There’s always things you can do differently, right.

I want to hear those things.

I would say that if we did not spend the money, if we didn’t raise the money, there’s a very real chance we wouldn’t have won by that narrow margin.

So what is the path to returning to Obama margins then, specifically?


Other than having Obama on the ticket.

Yeah, no, no, no. I’m just refreshing the lungs. That’s all.

Obviously, Hillary Clinton being uniquely unpopular had a big impact. Biden being popular had a big impact. All of that stuff matters, but other than that―

All of that does matter. Other than that, I feel like in 2008, I feel like the party knew who we were. I don’t think there was this identity crisis. I think there was this idea that as a nation, that we could move forward from the disaster of the eight years of the George W. Bush presidency. And there was a way that we could do it together. People were inspired, and you can’t take that part away from politics. There’s the policy part of it. There’s the financing of elections, but there’s also that deep, personal connection that exists and that cannot be understated.
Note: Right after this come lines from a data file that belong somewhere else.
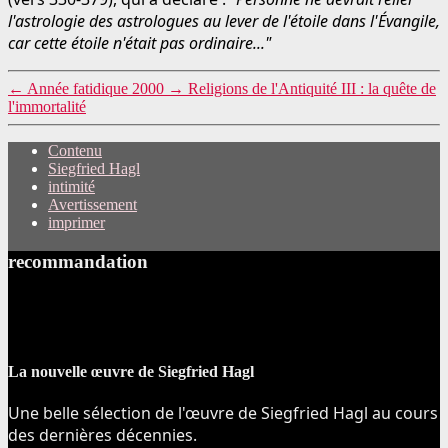
l'astrologie des astrologues au lever de l'étoile dans l'Évangile,
car cette étoile n'était pas ordinaire..."
←
Année fatidique 2000
→
Religions de l'Antiquité III : la quête de
l'immortalité
Contenu
Siegfried Hagl
intimité
Avertissement
imprimer
recommandation
La nouvelle œuvre de Siegfried Hagl
Une belle sélection de l'œuvre de Siegfried Hagl au cours
des dernières décennies.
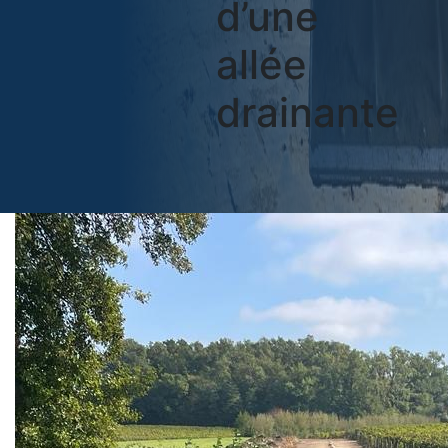
d’une
allée
drainante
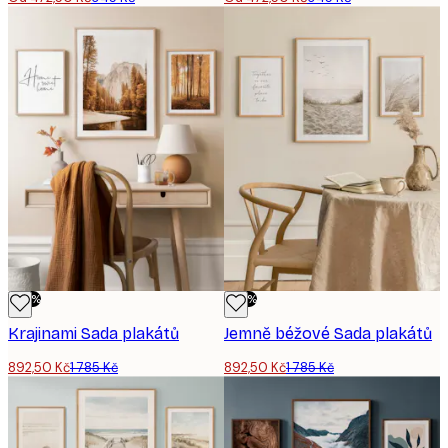
-50%
-50%
Krajinami Sada plakátů
Jemně béžové Sada plakátů
892,50 Kč
1 785 Kč
892,50 Kč
1 785 Kč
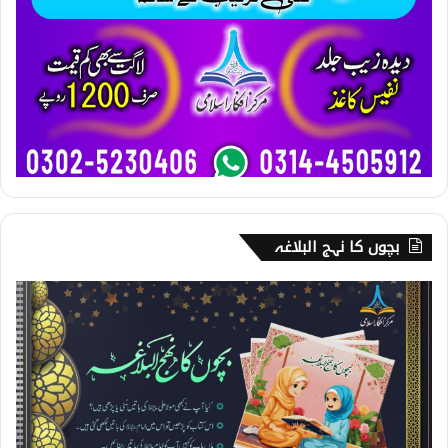
بچوں کا نہج البلاغہ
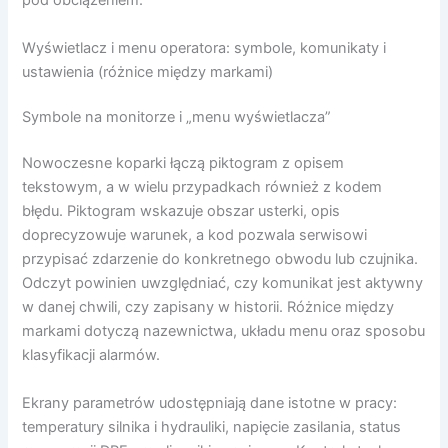
pod obciążeniem.
Wyświetlacz i menu operatora: symbole, komunikaty i
ustawienia (różnice między markami)
Symbole na monitorze i „menu wyświetlacza”
Nowoczesne koparki łączą piktogram z opisem
tekstowym, a w wielu przypadkach również z kodem
błędu. Piktogram wskazuje obszar usterki, opis
doprecyzowuje warunek, a kod pozwala serwisowi
przypisać zdarzenie do konkretnego obwodu lub czujnika.
Odczyt powinien uwzględniać, czy komunikat jest aktywny
w danej chwili, czy zapisany w historii. Różnice między
markami dotyczą nazewnictwa, układu menu oraz sposobu
klasyfikacji alarmów.
Ekrany parametrów udostępniają dane istotne w pracy:
temperatury silnika i hydrauliki, napięcie zasilania, status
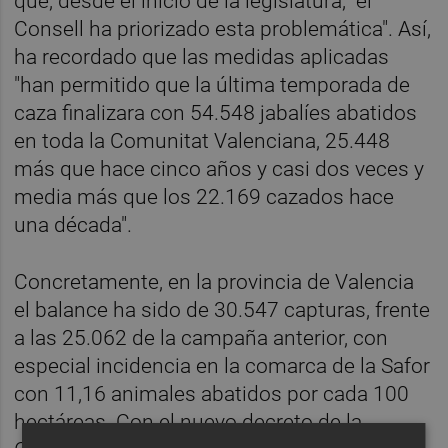
que, desde el inicio de la legislatura, "el
Consell ha priorizado esta problemática". Así,
ha recordado que las medidas aplicadas
"han permitido que la última temporada de
caza finalizara con 54.548 jabalíes abatidos
en toda la Comunitat Valenciana, 25.448
más que hace cinco años y casi dos veces y
media más que los 22.169 cazados hace
una década".
Concretamente, en la provincia de Valencia
el balance ha sido de 30.547 capturas, frente
a las 25.062 de la campaña anterior, con
especial incidencia en la comarca de la Safor
con 11,16 animales abatidos por cada 100
hectáreas. Con el nuevo decreto de la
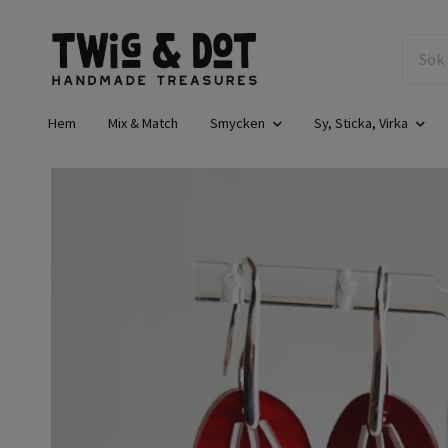
Hem
Mix & Match
Smycken
Sy, Sticka, Virka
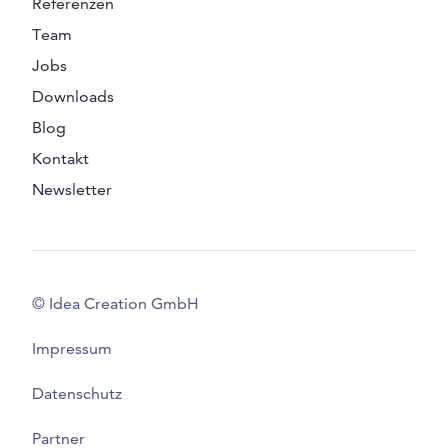
Referenzen
Team
Jobs
Downloads
Blog
Kontakt
Newsletter
© Idea Creation GmbH
Impressum
Datenschutz
Partner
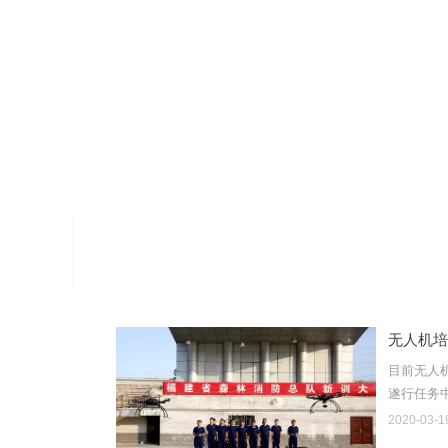
CORPORATE
无人机培
目前无人
遂行任务
2020-03-1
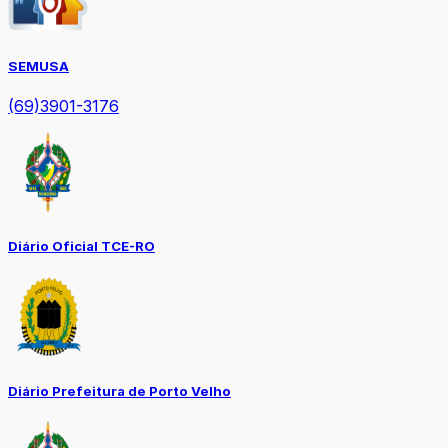
SEMUSA
(69)3901-3176
Diário Oficial TCE-RO
Diário Prefeitura de Porto Velho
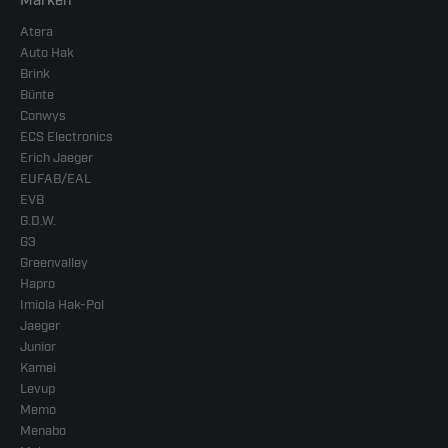
Marken
Atera
Auto Hak
Brink
Bünte
Conwys
ECS Electronics
Erich Jaeger
EUFAB/EAL
EVB
G.D.W.
G3
Greenvalley
Hapro
Imiola Hak-Pol
Jaeger
Junior
Kamei
Levup
Memo
Menabo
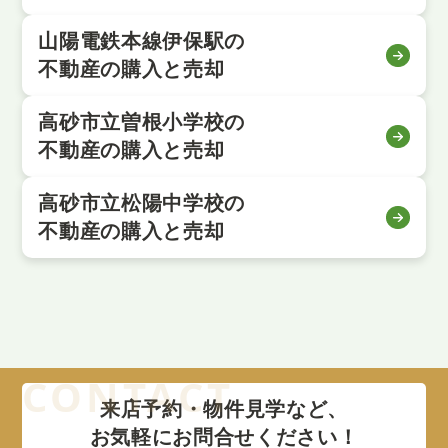
山陽電鉄本線伊保駅の
不動産の購入と売却
高砂市立曽根小学校の
不動産の購入と売却
高砂市立松陽中学校の
不動産の購入と売却
来店予約・物件見学など、
お気軽にお問合せください！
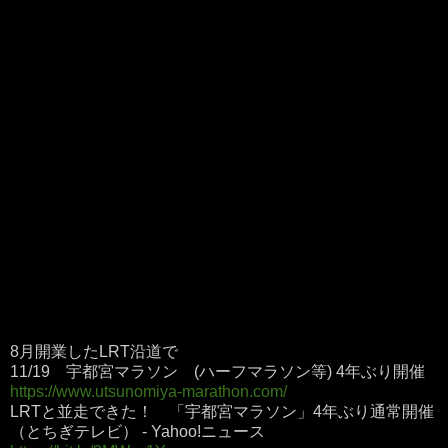
8月開業したLRT沿道で
11/19 宇都宮マラソン (ハーフマラソン等) 4年ぶり開催
https://www.utsunomiya-marathon.com/
LRTと並走できた！ 「宇都宮マラソン」4年ぶり通常開催
（とちぎテレビ） - Yahoo!ニュース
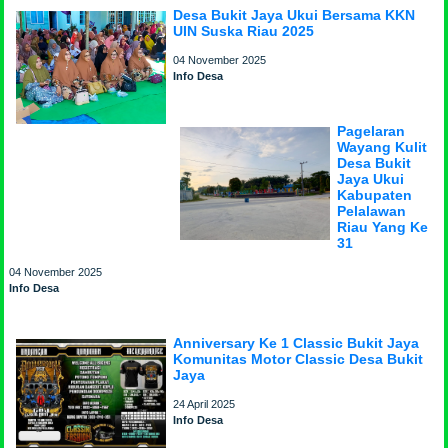
Desa Bukit Jaya Ukui Bersama KKN
UIN Suska Riau 2025
04 November 2025
Info Desa
Pagelaran
Wayang Kulit
Desa Bukit
Jaya Ukui
Kabupaten
Pelalawan
Riau Yang Ke
31
04 November 2025
Info Desa
Anniversary Ke 1 Classic Bukit Jaya
Komunitas Motor Classic Desa Bukit
Jaya
24 April 2025
Info Desa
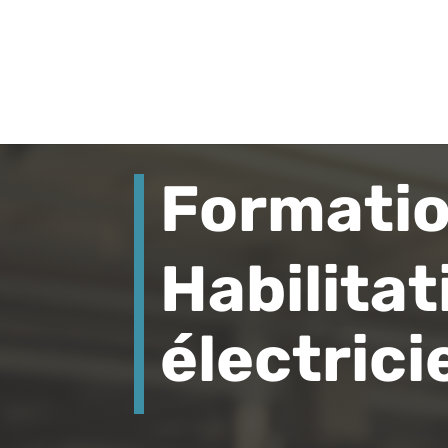
Formati
Habilitat
électric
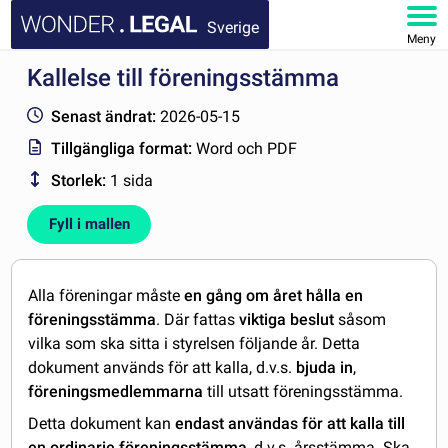
Sverige
Meny
Kallelse till föreningsstämma
STARTSIDA
Senast ändrat:
2026-05-15
DOKUMENT
Tillgängliga format:
Word och PDF
Storlek:
1 sida
FAQ
Fyll i mallen
MITT KONTO
Alla föreningar måste
en gång om året hålla en
föreningsstämma
. Där fattas
viktiga beslut
såsom
vilka som ska sitta i styrelsen följande år. Detta
dokument används för att kalla, d.v.s.
bjuda in
,
föreningsmedlemmarna
till utsatt föreningsstämma.
Detta dokument kan
endast användas för att kalla till
en ordinarie föreningsstämma
, d.v.s. årsstämma. Ska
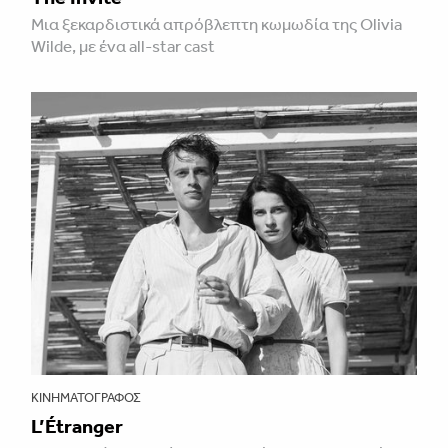
Μια ξεκαρδιστικά απρόβλεπτη κωμωδία της Olivia
Wilde, με ένα all-star cast
ΚΙΝΗΜΑΤΟΓΡΆΦΟΣ
L’Étranger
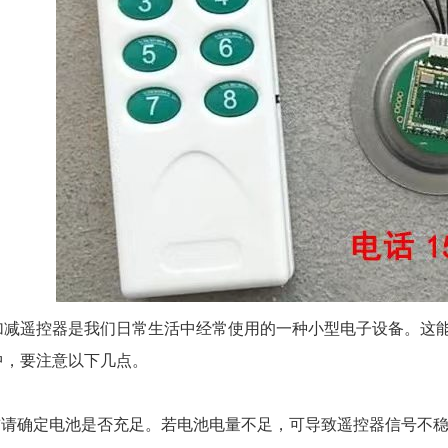
遥控器是我们日常生活中经常使用的一种小型电子设备。这能
中，要注意以下几点。
请确定电池是否充足。若电池电量不足，可导致遥控器信号不稳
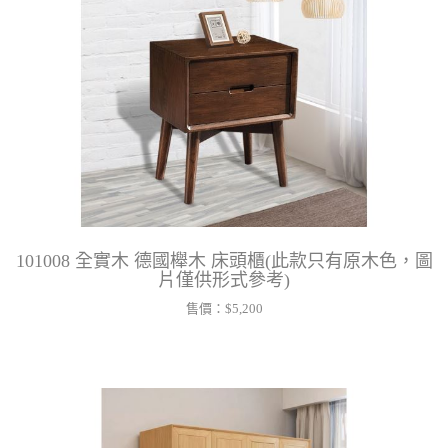
101008 全實木 德國櫸木 床頭櫃(此款只有原木色，圖
片僅供形式參考)
售價：
$5,200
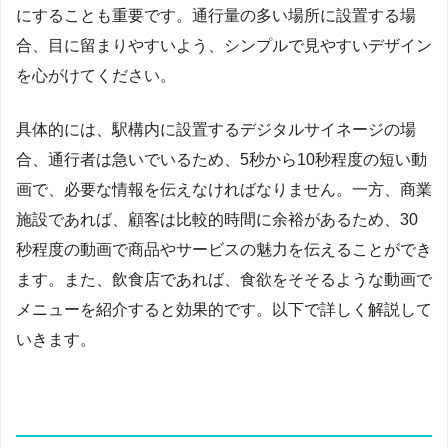
にすることも重要です。通行量の多い場所に設置する場
合、目に留まりやすいよう、シンプルで見やすいデザイン
を心がけてください。
具体的には、駅構内に設置するデジタルサイネージの場
合、通行者は急いでいるため、5秒から10秒程度の短い動
画で、必要な情報を伝えなければなりません。一方、商業
施設であれば、顧客は比較的時間に余裕があるため、30
秒程度の動画で商品やサービスの魅力を伝えることができ
ます。また、飲食店であれば、食欲をそそるような動画で
メニューを紹介すると効果的です。以下で詳しく解説して
いきます。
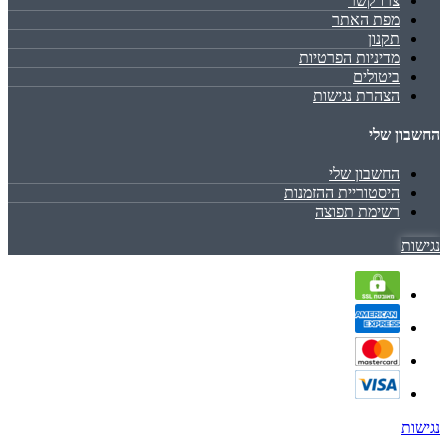
צרו קשר
מפת האתר
תקנון
מדיניות הפרטיות
ביטולים
הצהרת נגישות
החשבון שלי
החשבון שלי
היסטוריית ההזמנות
רשימת תפוצה
נגישות
נגישות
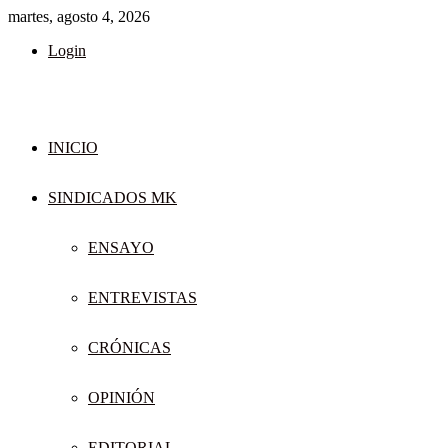
martes, agosto 4, 2026
Login
INICIO
SINDICADOS MK
ENSAYO
ENTREVISTAS
CRÓNICAS
OPINIÓN
EDITORIAL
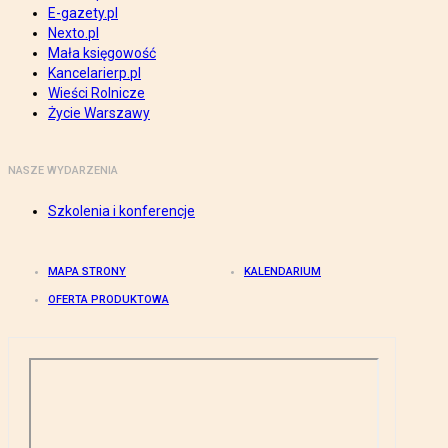
E-gazety.pl
Nexto.pl
Mała księgowość
Kancelarierp.pl
Wieści Rolnicze
Życie Warszawy
NASZE WYDARZENIA
Szkolenia i konferencje
MAPA STRONY
KALENDARIUM
OFERTA PRODUKTOWA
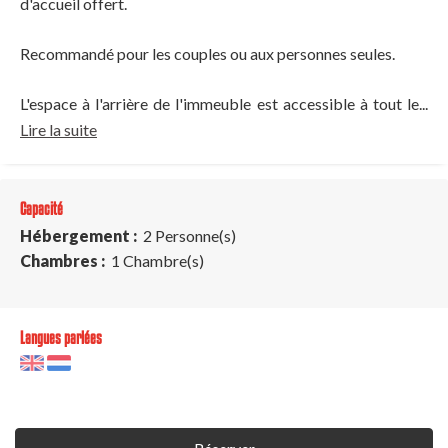
d'accueil offert.
Recommandé pour les couples ou aux personnes seules.
L'espace à l'arrière de l'immeuble est accessible à tout le...
Lire la suite
Capacité
Hébergement :
2 Personne(s)
Chambres :
1 Chambre(s)
Langues parlées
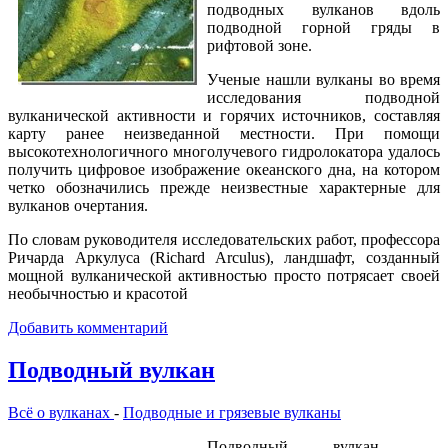
подводных вулканов вдоль
подводной горной гряды в
рифтовой зоне.
Ученые нашли вулканы во время
исследования подводной
вулканической активности и горячих источников, составляя
карту ранее неизведанной местности. При помощи
высокотехнологичного многолучевого гидролокатора удалось
получить цифровое изображение океанского дна, на котором
четко обозначились прежде неизвестные характерные для
вулканов очертания.
По словам руководителя исследовательских работ, профессора
Ричарда Аркулуса (Richard Arculus), ландшафт, созданный
мощной вулканической активностью просто потрясает своей
необычностью и красотой
Добавить комментарий
Подводный вулкан
Всё о вулканах
-
Подводные и грязевые вулканы
Подводный вулкан —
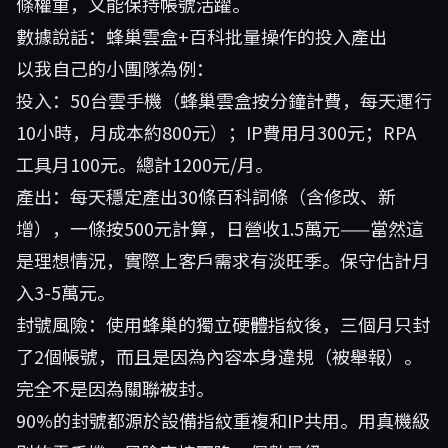
條權重，又能保持帳號活躍。
數據說話：蜂巢雲盒+百科批量操作的投入產出
以我自己的小團隊為例：
投入：50台雲手機（蜂巢雲盒按分鐘計費，每天運行
10小時，月成本約800元）；IP費用月300元；RPA
工具月100元。總計1200元/月。
產出：每天穩定產出30條百科詞條（含修改、新
增），一條按500元計算，日營收1.5萬元——當然這
是理想情況，實際上客戶需求有淡旺季。保守估計月
入3-5萬元。
封號風險：使用蜂巢的獨立硬體指紋後，三個月只封
了2個帳號，而且是因為內容本身違規（被舉報）。
完全不是因為關聯被封。
90%的封號都源於設備指紋重複和IP共用。用真機級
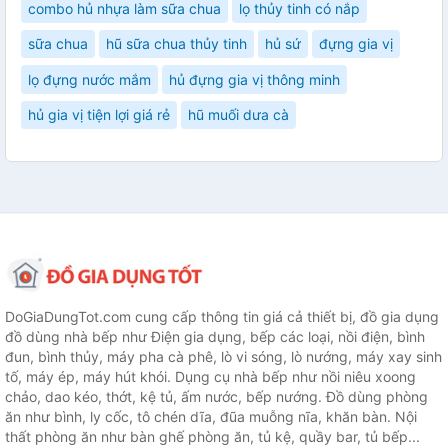
combo hủ nhựa làm sữa chua
lọ thủy tinh có nắp
sữa chua
hũ sữa chua thủy tinh
hủ sứ
đựng gia vị
lọ đựng nước mắm
hủ đựng gia vị thông minh
hủ gia vị tiện lợi giá rẻ
hũ muối dưa cà
DoGiaDungTot.com cung cấp thông tin giá cả thiết bị, đồ gia dụng
đồ dùng nhà bếp như Điện gia dụng, bếp các loại, nồi điện, bình
đun, bình thủy, máy pha cà phê, lò vi sóng, lò nướng, máy xay sinh
tố, máy ép, máy hút khói. Dụng cụ nhà bếp như nồi niêu xoong
chảo, dao kéo, thớt, kệ tủ, ấm nước, bếp nướng. Đồ dùng phòng
ăn như bình, ly cốc, tô chén dĩa, đũa muỗng nĩa, khăn bàn. Nội
thất phòng ăn như bàn ghế phòng ăn, tủ kệ, quầy bar, tủ bếp...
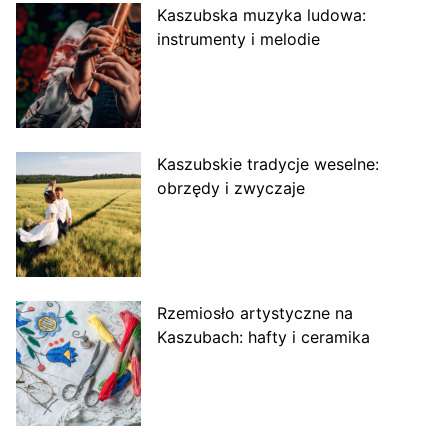
Kaszubska muzyka ludowa:
instrumenty i melodie
Kaszubskie tradycje weselne:
obrzędy i zwyczaje
Rzemiosło artystyczne na
Kaszubach: hafty i ceramika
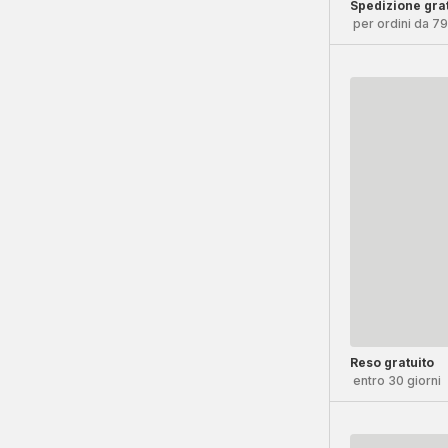
Spedizione grat
per ordini da 7
Reso gratuito
entro 30 giorni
And Democrats don’t have that anymore?

I won’t say we don’t have that any more. People do like Joe a whole lot. He won the primary handily after raising very little money and with no real infrastructure.

We can’t expect another Barack Obama to show up. That’s a once-in-a-generation, if not a lifetime, sort of candidate. But I will say that we still have to make those personal connections.

What do you mean by like Democrats knew who they were in 2008 compared to now?

I wasn’t as mature in politics in 2008. But I don’t get that sense that there was a whole lot of what seemed to be irreconcilable differences. I won’t say we’re fractured, but we’re definitely factioned.

This interview has been edited for clarity and length.